BigPetStore Product Purchasing Multinomial Model
In my last post, I described the current Markov Models used in the BigPetStore data generator. I described a couple weaknesses of the model, including the ability to only describe transitions in terms of the (in)equality of fields and a tendency to produce a uniform distribution. As part of my efforts to design a new model, I’m analyzing a multinomial model where each product is chosen independently of the other products (e.g., not Markovian).
As a reminder, my goals for the dynamics are as follows:
- Customers have clear preferences for certain field values (such as “potatoes” or “soy”) over other values (“corn”)
- Customers tend to buy the same product repeatedly, rotate between a few preferred products, or just pick products randomly
- Patterns should be clearly distinguishable (e.g., customers can be segmented relatively easily)
I’ll use the same experimental setup as last time.
Multinomial Model
In the multinomial model, for each customer, weights will be sampled for each field value. For example, we may use weights of 0.2, 0.2, and 0.8 for the values “corn”, “soy”, and “potatoes” for the field “grains”. As in the previous model, I would generate weights from a mixture of Gaussian distributions. The weight of each product \(p\) is then computed as a product of the weights of the product’s field values \(w_{f, v} \geq 0\):
\[w(p) = \prod_f w_{f, p.f}\]The frequencies \(F(p)\) of each product are given by normalizing the weights:
\[F(p) = \frac{w(p)}{\sum_j w(j)}\]Products can be sampled from \(F\) using a Roulette Wheel or the Metropolis-Hastings algorithm.

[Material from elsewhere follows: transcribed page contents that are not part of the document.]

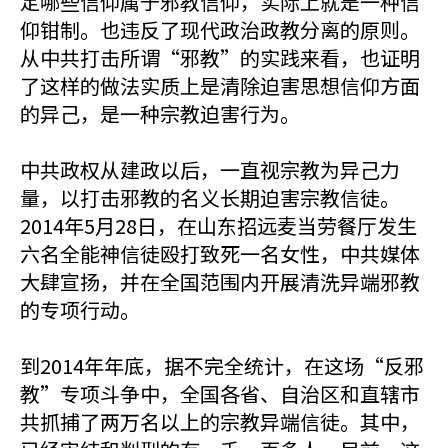
定哪些信仰属于邪教信仰，实际上就是一种信
仰钳制。也违反了现代政治政教分离的原则。
从中共打击所谓“邪教”的实践来看，也证明
了这样的做法实质上是清除迫害思想信仰方面
的异己，是一种宗教迫害行为。
中共政权从建政以后，一直视宗教为异己力
量，以打击邪教的名义长期迫害宗教信徒。
2014年5月28日，在山东招远麦当劳餐厅发生
六名全能神信徒殴打致死一名女性，中共媒体
大肆宣扬，并在全国范围内开展清洗异端邪教
的专项行动。
到2014年年底，据不完全统计，在这场“反邪
教”专项斗争中，全国各省、自治区和直辖市
共抓捕了两万名以上的宗教异端信徒。其中，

I ran simulations using the multinomial model. As in my previous post, I had 9 products composed from 2 fields with 3 values each. I used field value weights of Chicken - 0.2, Pork - 0.8, Beef - 0.8, Corn - 0.2, Soy - 0.2, and Potatoes - 0.8. I got the following population counts
('chicken', 'soy'): 171
('beef', 'potatoes'): 2627
('pork', 'potatoes'): 2638
('beef', 'corn'): 709
('chicken', 'potatoes'): 671
('pork', 'corn'): 675
('beef', 'soy'): 697
('chicken', 'corn'): 182
('pork', 'soy'): 630
and the following self-transitions:
('chicken', 'soy'): 1
('beef', 'potatoes'): 772
('pork', 'potatoes'): 758
('beef', 'corn'): 56
('chicken', 'potatoes'): 35
('pork', 'corn'): 43
('beef', 'soy'): 53
('chicken', 'corn'): 4
('pork', 'soy'): 43
Compared with the current Markov Model, the multinomial model gives us a nice separation in the population counts between highly-weighted products such as ('beef', 'potatoes')
, medium-weight products such as ('beef', 'corn')
and low-weight products such as ('chicken', 'corn')
. Although the products are sampled independently, we get the appearance of correlation due to the separation in the probabilities.
Conclusion
The multinomial model improves over the current Markov model on several fronts:
- We can directly express preferences for specific field values
- We get a clear separation between preferrences
- Lower computational cost of \(O(N_p N_f)\)
Further work will be needed to analyze the resulting dynamics. What happens if we have a large number of products in a large field space? Can the customers’ purchasing profiles be easily and clearly segmented?
I’ll also continue to try additional Markov model ideas.